---------- RAW DATA ----------
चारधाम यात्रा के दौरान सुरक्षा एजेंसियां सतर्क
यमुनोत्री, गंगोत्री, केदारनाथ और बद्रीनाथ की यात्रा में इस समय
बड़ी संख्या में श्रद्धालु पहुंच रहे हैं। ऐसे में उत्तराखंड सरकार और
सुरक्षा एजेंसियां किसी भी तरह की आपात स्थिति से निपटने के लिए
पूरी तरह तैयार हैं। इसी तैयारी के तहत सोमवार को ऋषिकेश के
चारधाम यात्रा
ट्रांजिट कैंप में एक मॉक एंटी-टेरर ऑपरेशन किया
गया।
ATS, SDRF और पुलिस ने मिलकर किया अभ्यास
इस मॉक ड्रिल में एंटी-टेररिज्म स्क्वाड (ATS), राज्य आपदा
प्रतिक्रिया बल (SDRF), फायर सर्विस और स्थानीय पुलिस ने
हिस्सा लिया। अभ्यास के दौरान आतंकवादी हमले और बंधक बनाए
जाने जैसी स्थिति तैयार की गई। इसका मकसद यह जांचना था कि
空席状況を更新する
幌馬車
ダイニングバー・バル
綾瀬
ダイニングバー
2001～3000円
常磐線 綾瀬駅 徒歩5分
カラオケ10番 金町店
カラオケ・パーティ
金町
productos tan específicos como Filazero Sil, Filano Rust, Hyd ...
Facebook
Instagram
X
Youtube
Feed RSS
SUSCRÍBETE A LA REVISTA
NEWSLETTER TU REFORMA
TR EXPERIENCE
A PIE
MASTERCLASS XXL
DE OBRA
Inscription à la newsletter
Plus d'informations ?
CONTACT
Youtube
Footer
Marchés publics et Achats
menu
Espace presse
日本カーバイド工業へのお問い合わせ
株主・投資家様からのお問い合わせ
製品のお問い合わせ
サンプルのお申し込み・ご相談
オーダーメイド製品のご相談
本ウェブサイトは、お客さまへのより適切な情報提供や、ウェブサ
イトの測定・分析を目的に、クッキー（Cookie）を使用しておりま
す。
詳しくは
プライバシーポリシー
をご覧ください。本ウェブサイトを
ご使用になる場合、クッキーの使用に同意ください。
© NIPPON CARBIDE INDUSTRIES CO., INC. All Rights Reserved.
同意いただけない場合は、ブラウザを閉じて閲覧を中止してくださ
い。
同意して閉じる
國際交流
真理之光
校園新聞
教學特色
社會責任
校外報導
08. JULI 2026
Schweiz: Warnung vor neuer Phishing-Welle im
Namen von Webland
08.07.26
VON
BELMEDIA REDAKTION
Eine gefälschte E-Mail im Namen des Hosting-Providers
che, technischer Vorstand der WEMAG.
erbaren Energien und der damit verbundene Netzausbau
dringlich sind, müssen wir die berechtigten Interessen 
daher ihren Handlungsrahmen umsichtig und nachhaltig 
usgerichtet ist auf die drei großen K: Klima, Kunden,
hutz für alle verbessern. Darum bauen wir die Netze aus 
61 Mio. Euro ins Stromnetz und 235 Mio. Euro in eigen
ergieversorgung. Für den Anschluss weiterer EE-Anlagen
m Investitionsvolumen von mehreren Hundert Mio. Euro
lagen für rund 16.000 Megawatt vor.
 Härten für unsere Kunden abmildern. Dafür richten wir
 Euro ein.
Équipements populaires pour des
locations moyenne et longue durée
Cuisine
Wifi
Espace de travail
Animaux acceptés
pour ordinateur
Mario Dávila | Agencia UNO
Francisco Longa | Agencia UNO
----------
● **TASK DESCRIPTION**
Each entry must be set down exactly as it appears.

● **RESPONSE**
चारधाम यात्रा के दौरान सुरक्षा एजेंसियां सतर्क
यमुनोत्री, गंगोत्री, केदारनाथ और बद्रीनाथ की यात्रा में इस समय
बड़ी संख्या में श्रद्धालु पहुंच रहे हैं। ऐसे में उत्तराखंड सरकार और
सुरक्षा एजेंसियां किसी भी तरह की आपात स्थिति से निपटने के लिए
पूरी तरह तैयार हैं। इसी तैयारी के तहत सोमवार को ऋषिकेश के
चारधाम यात्रा
ट्रांजिट कैंप में एक मॉक एंटी-टेरर ऑपरेशन किया
गया।
ATS, SDRF और पुलिस ने मिलकर किया अभ्यास
इस मॉक ड्रिल में एंटी-टेररिज्म स्क्वाड (ATS), राज्य आपदा
प्रतिक्रिया बल (SDRF), फायर सर्विस और स्थानीय पुलिस ने
हिस्सा लिया। अभ्यास के दौरान आतंकवादी हमले और बंधक बनाए
जाने जैसी स्थिति तैयार की गई। इसका मकसद यह जांचना था कि
空席状況を更新する
幌馬車
ダイニングバー・バル
綾瀬
ダイニングバー
2001～3000円
常磐線 綾瀬駅 徒歩5分
カラオケ10番 金町店
カラオケ・パーティ
金町
productos tan específicos como Filazero Sil, Filano Rust, Hyd ...
Facebook
Instagram
X
Youtube
Feed RSS
SUSCRÍBETE A LA REVISTA
NEWSLETTER TU REFORMA
TR EXPERIENCE
A PIE
MASTERCLASS XXL
DE OBRA
Inscription à la newsletter
Plus d'informations ?
CONTACT
Youtube
Footer
Marchés publics et Achats
menu
Espace presse
日本カーバイド工業へのお問い合わせ
株主・投資家様からのお問い合わせ
製品のお問い合わせ
サンプルのお申し込み・ご相談
オーダーメイド製品のご相談
本ウェブサイトは、お客さまへのより適切な情報提供や、ウェブサ
イトの測定・分析を目的に、クッキー（Cookie）を使用しておりま
す。
詳しくは
プライバシーポリシー
をご覧ください。本ウェブサイトを
ご使用になる場合、クッキーの使用に同意ください。
© NIPPON CARBIDE INDUSTRIES CO., INC. All Rights Reserved.
同意いただけない場合は、ブラウザを閉じて閲覧を中止してくださ
い。
同意して閉じる
國際交流
真理之光
校園新聞
教學特色
社會責任
校外報導
08. JULI 2026
Schweiz: Warnung vor neuer Phishing-Welle im
Namen von Webland
08.07.26
VON
BELMEDIA REDAKTION
Eine gefälschte E-Mail im Namen des Hosting-Providers
che, technischer Vorstand der WEMAG.
erbaren Energien und der damit verbundene Netzausbau
dringlich sind, müssen wir die berechtigten Interessen 
daher ihren Handlungsrahmen umsichtig und nachhaltig 
usgerichtet ist auf die drei großen K: Klima, Kunden,
hutz für alle verbessern. Darum bauen wir die Netze aus 
61 Mio. Euro ins Stromnetz und 235 Mio. Euro in eigen
ergieversorgung. Für den Anschluss weiterer EE-Anlagen
m Investitionsvolumen von mehreren Hundert Mio. Euro
lagen für rund 16.000 Megawatt vor.
 Härten für unsere Kunden abmildern. Dafür richten wir
 Euro ein.
Équipements populaires pour des
locations moyenne et longue durée
Cuisine
Wifi
Espace de travail
Animaux acceptés
pour ordinateur
Mario Dávila | Agencia UNO
Francisco Longa | Agencia UNO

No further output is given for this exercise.